— The case is presented by an alternative report of referees, stating the facts proved before them.
The action appears to have been assumpsit, commenced by the plaintiffs to recover damages for a refusal by the defendants to perform a written contract made between the parties on March 31, 1842, for the sale and purchase of a quantity of ice. The defendants agreed to sell to the plaintiffs all the ice at certain places named, at the price of four dollars per cord. Five hundred dollars were to be paid on the execution of the contract, to be applied in payment “ for the last ice received.”
The balance was to be paid “ one-half in thirty and one-half *262in sixty days, and if any of the ice is taken away sooner, then payment is to be made as fast as taken.”

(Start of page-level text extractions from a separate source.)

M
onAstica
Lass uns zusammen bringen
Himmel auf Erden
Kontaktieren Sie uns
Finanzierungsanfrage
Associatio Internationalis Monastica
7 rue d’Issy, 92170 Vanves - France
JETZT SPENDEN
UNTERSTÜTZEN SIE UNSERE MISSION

Five hundred dollars were paid and accepted as the payment on the execution of the contract. Six hundred dollars were paid on April 30, 1842, and one hundred and twenty-five dollars were paid on May 27 or 28, 1842. The quantity of ice, was determined to be three hundred and fifty cords, by an admeasurement made by a person selected by the parties. The plaintiffs had received two hundred and forty-seven and one-half cords of it.

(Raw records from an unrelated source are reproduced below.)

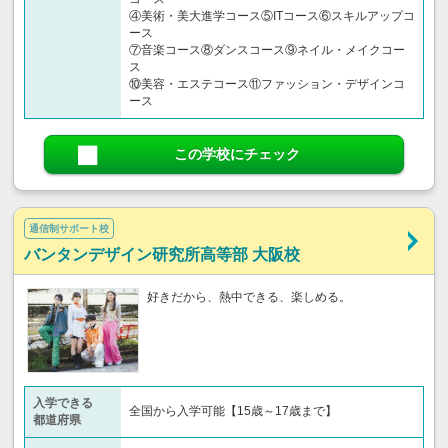
④美術・美大進学コース⑤ITコース⑥スキルアップコ
ース
⑦音楽コース⑧ダンスコース⑨ネイル・メイクコー
ス
⑩美容・エステコース⑪ファッション・デザインコ
ース
この学校にチェック
通信制サポート校
バンタンデザイン研究所高等部 大阪校
好きだから、熱中できる、楽しめる。
入学できる
全国から入学可能【15歳～17歳まで】
都道府県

They did not fulfil the contract on their part by paying for the whole of the ice in sixty days. Nor had they paid according to the contract as fast as they had taken the ice away. Under these circumstances the defendants refused to deliver the residue of the ice without payment for it.
When payment is by agreement to be made for goods sold, at the time of delivery, they do not become the property of the purchaser unless payment be made or tendered, or there be a waiver of the right to exact it. Houdlette v. Tallman, 14 Maine, 400; Levin v. Smith, 1 Denio, 243.
If the defendants may be considered to have waived their right to claim payment on delivery, so far as it respects the quantity delivered, still the plaintiffs, to be entitled to exact performance by a delivery of the residue, should have paid for the whole quantity of ice within the sixty days. This they failed to do. Having failed on their own part to perform, they cannot recover damages of the defendants for refusing to deliver the residue of the ice. Nor can they recover back the money paid in part execution of the contract. Appleton v. Chase, 19 Maine, 74.
The report of the referees in favor of the defendants, is accepted.
Note. —Wells, J. was not present at the argument, and took no part in this decision.